Panda is a search engine algorithm which looks at and judges the content of a website for quality. What it tries to do is determine if the content that you’ve produced was done so just to positively impact your search rankings, without it serving a purpose for your visitors. It forms this judgement based upon how much of your content is repeated and without substance. It has to an extent fulfilled its intended purpose, by causing people and businesses to be far more purposeful about their content and improve it where possible.

SEO Tools

SEO’s collect information through tools and implement changes through tools too. This has developed over time as the world of SEO has evolved, to the point where SEO only functions based on the tools it has at its disposal. The most important one is perhaps Google Analytics, which allows you to analyse a lot of information about your visitors, such as how many people have visited your website, how long they stayed, how many pages they viewed, how many left the site without visiting another page, and how many came back for a second visit. It can get a lot more complicated than that, but we’ll leave that for another time.
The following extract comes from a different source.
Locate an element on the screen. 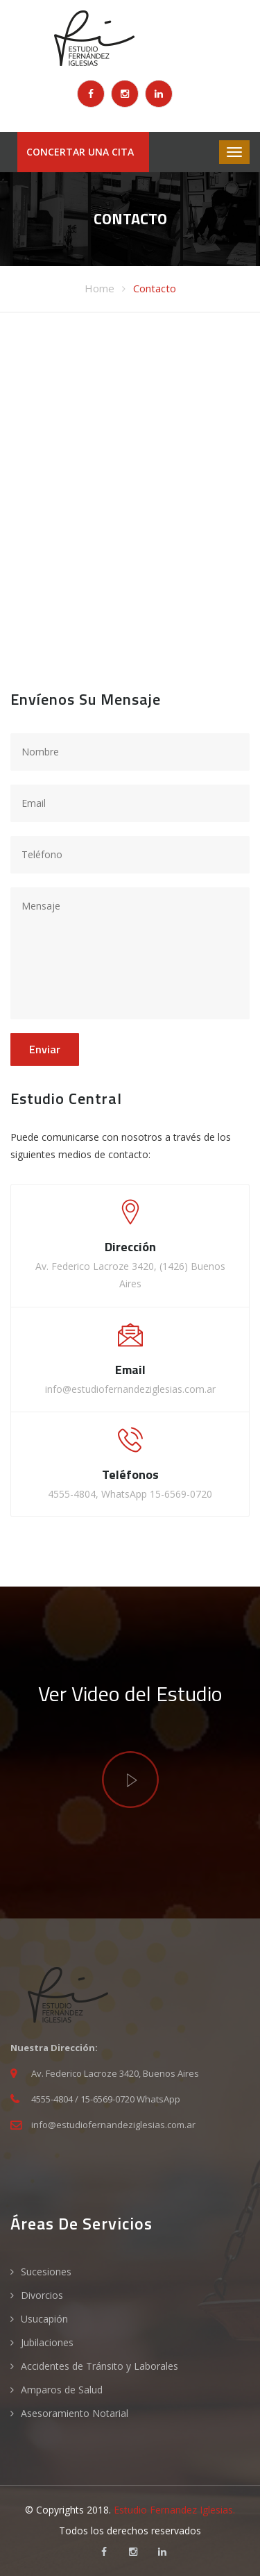 This screenshot has height=2576, width=260. Usucapión is located at coordinates (44, 2318).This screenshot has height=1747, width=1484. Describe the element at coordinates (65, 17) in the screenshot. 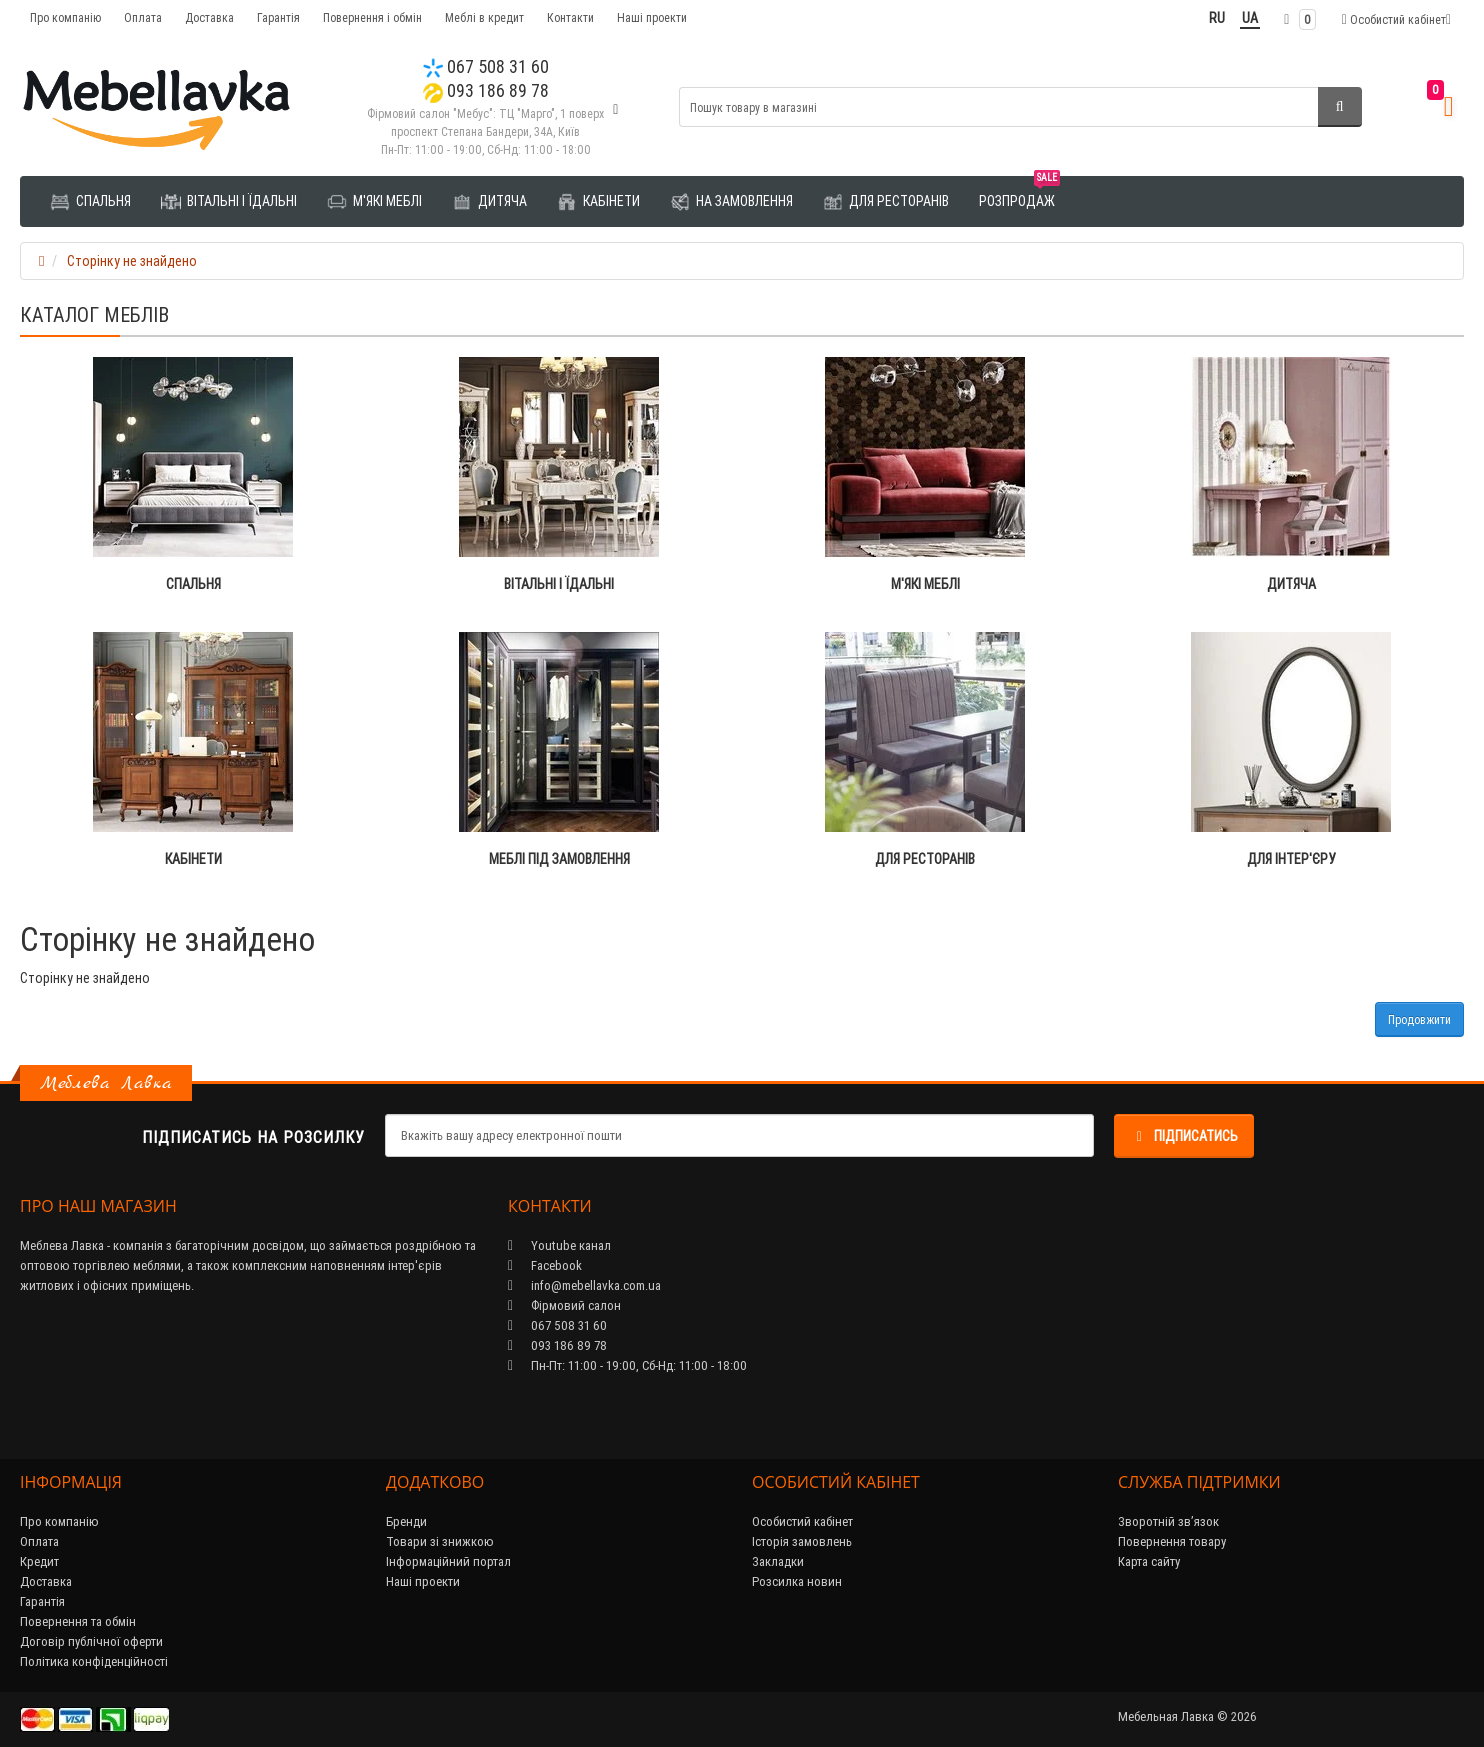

Google Analytics is the most widely used web tool for business and website management, and it is of gathering and collating a massive amount of data. It doesn’t tell you everything that you need though, and for everything else there is another tool in the toolbox. For instance, using tools which find and review your backlinks. These tools can analyse the data related to each website linking to you, and indicate how likely it is that that link will be damaging your website’s SEO. Majestic can do a lot of this stuff, and if you want to check your backlink profile this is a good place to start.

You also have tools which can check a large number of your website’s important areas. These are called site auditing tools, and they are typically what an SEO agency will use to provide you with your free SEO audit.

Besides everything just discussed, there are still a lot of pretty complicated parts to SEO, including quite a bit of very technical stuff, and implementing this is usually best left to experienced professionals.